SOGEN INTERNATIONAL FUND
SOGEN OVERSEAS FUND
SOGEN GOLD FUND
SOGEN MONEY FUND
SUPPLEMENT DATED OCTOBER 29, 1999 TO PROSPECTUS AND STATEMENT OF ADDITIONAL
INFORMATION DATED AUGUST 1, 1999.
On October 11, 1999, Societe Generale Asset Management S.A., ("SGAM S.A."),
owner of 80.1% of the outstanding equity securities of Societe Generale Asset
Management Corp. ("SGAM Corp."), investment adviser to each of the separate
portfolios (each a "Fund" and, collectively, the "Funds") of SoGen Funds, Inc.
and SoGen Variable Funds, Inc. (each a "Company" and collectively the
"Companies"), announced that it had signed a Stock Purchase Agreement (the
"Purchase Agreement") with Arnhold & S. Bleichroeder, Inc. ("A&SB"), a
privately-owned investment firm. Under the Purchase Agreement, A&SB agreed to
purchase all of the shares of SGAM Corp. held by SGAM S.A. SGAM S.A. also
announced that Mr. Jean-Marie Eveillard, Chief Executive Officer of SGAM Corp.
and owner of the remaining 19.9% of the equity of SGAM Corp. has entered into an
agreement with A&SB providing for the eventual sale of his shares of SGAM Corp.
to A&SB in three installments over a period of approximately seven years.
If the stock purchase contemplated by the Purchase Agreement (the
"Transaction") occurs, Arnhold & S. Bleichroeder Advisers, Inc. ("A&SB
Advisers"), a wholly-owned subsidiary of A&SB, would become the investment
adviser to the Funds. The primary investment management team of SGAM Corp.,
including Jean-Marie Eveillard, would join A&SB Advisers and would continue to
manage the portfolios of the Funds. The investment objectives and policies of
each Fund would remain unchanged.
In order to permit the Transaction to take place, a new investment
advisory agreement between the Funds and A&SB Advisers would have to be approved
by the Board of Directors of the Companies, as well as by the shareholders of
each Fund. These new agreements, the terms of which are substantially the same
as those of the existing agreements between the Funds and SGAM Corp., were
unanimously approved by the Board of Directors, including the independent
directors, on October 20, 1999 and will be submitted to the shareholders of the
Funds for their consideration and approval at special meetings of shareholders.

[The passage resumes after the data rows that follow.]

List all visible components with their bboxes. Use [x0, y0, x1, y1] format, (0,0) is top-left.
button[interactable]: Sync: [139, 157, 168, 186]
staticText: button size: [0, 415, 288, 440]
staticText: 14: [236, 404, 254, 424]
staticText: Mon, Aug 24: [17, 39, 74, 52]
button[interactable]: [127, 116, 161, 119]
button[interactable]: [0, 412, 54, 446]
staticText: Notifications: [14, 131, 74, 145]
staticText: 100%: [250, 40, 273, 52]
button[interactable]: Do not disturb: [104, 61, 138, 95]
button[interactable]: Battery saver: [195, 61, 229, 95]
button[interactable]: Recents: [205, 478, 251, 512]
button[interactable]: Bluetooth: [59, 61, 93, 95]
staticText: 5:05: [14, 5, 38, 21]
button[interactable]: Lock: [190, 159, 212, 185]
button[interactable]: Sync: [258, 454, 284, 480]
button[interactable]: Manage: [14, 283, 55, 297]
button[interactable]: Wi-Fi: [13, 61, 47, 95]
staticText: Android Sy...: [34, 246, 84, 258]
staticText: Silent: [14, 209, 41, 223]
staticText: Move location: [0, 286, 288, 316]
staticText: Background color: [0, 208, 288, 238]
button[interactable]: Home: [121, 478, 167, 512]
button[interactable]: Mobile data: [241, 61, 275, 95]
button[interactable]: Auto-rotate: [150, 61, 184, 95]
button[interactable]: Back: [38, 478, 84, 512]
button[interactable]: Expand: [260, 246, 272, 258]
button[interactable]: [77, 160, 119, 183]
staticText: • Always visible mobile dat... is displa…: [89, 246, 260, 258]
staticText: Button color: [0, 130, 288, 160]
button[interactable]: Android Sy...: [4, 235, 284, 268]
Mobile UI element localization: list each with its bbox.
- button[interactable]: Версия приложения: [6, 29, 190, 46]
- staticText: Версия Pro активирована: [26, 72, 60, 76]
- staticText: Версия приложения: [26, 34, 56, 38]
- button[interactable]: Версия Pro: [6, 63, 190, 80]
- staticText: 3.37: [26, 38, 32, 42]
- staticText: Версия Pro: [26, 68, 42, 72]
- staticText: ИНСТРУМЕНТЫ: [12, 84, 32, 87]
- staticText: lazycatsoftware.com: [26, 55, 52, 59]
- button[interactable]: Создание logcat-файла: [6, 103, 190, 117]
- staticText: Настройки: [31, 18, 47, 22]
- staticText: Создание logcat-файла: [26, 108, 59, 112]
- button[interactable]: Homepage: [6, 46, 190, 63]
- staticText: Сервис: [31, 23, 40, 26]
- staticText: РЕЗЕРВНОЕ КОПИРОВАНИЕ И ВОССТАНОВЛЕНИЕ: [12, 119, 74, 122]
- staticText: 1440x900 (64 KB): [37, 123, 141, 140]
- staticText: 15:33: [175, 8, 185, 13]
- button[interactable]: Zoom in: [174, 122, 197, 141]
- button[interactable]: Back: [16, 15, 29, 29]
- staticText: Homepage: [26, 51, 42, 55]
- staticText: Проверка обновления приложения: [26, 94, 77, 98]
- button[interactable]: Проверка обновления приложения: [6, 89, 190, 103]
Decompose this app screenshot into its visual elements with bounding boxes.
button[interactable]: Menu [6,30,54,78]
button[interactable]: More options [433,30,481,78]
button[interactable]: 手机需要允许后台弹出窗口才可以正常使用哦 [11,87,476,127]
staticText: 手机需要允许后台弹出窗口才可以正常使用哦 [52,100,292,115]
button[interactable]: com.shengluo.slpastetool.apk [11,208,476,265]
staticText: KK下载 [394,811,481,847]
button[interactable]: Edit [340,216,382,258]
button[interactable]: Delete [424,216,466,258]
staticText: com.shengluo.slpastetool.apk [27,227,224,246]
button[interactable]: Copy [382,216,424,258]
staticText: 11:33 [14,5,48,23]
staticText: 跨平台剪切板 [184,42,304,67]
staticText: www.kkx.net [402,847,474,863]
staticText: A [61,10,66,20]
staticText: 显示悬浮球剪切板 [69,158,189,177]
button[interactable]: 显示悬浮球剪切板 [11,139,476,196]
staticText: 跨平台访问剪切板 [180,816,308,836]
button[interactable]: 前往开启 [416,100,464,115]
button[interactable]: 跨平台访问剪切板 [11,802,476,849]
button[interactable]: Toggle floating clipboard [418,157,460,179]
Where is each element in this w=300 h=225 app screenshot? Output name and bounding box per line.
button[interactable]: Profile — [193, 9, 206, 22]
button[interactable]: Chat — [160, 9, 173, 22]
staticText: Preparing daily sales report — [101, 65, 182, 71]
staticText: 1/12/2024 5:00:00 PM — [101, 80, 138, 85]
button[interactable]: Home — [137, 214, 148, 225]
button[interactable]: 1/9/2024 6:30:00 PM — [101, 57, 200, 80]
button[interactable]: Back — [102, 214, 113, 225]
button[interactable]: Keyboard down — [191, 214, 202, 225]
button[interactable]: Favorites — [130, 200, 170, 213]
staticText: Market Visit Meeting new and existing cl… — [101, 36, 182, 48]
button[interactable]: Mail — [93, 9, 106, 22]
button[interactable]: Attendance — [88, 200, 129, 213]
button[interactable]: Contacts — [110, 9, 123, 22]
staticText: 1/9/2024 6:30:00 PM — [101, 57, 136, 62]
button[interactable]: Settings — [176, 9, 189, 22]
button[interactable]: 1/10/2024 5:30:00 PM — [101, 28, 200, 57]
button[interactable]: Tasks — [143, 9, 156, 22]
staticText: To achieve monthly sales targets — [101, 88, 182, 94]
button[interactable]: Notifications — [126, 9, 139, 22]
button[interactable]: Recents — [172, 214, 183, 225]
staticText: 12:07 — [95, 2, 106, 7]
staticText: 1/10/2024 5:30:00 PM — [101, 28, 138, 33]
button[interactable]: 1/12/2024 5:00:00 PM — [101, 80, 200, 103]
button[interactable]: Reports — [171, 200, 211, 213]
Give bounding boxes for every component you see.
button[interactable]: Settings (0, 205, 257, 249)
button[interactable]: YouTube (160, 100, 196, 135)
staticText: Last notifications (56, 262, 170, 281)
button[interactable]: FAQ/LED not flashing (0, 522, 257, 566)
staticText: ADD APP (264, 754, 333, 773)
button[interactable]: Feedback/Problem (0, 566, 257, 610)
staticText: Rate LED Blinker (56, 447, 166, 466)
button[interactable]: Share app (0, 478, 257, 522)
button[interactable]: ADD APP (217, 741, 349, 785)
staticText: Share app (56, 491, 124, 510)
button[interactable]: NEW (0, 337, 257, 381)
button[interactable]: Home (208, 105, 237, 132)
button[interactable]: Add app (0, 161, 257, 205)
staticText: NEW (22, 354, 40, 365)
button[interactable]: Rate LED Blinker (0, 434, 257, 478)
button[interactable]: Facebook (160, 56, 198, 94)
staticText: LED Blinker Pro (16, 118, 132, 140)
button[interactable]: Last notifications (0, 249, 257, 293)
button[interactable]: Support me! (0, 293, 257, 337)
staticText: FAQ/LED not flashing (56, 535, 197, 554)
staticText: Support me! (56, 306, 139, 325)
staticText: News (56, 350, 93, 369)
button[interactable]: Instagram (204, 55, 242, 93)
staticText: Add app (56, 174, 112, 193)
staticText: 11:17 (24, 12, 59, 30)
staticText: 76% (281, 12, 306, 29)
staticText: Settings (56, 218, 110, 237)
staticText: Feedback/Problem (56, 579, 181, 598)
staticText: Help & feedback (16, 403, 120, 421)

Neither of the new agreements would increase the amounts paid by the Funds for
advisory services.
Subject to receipt of shareholder approval, and the satisfaction of
other conditions contained in the Purchase Agreement, it is presently
anticipated that the closing of the Transaction will occur late in the fourth
quarter of 1999 or early in the first quarter of 2000.
* * *
The paragraph under the heading "Investment Objective, Principal
Investment Strategies, and Related Risks -- International Fund Investment
Objective and Policies" on page 9 of the prospectus is corrected to read, in its
entirety, as follows:
"INTERNATIONAL FUND'S investment objective is to provide long-term
growth of capital. In seeking to achieve this objective, INTERNATIONAL FUND will
normally invest its assets primarily in common stocks (and in securities
convertible into common stocks) of united states and foreign companies. However,
INTERNATIONAL FUND reserves the right to invest a portion of its assets in
fixed-income securities (including lower-rated securities) of domestic or
foreign issuers which, in addition to the income they may provide, appear to
offer potential for long-term growth of capital. When deemed appropriate by
INTERNATIONAL FUND'S investment adviser for short-term investment purposes,
INTERNATIONAL FUND may hold a portion of its assets in short-term debt
instruments including commercial paper and certificates of deposit."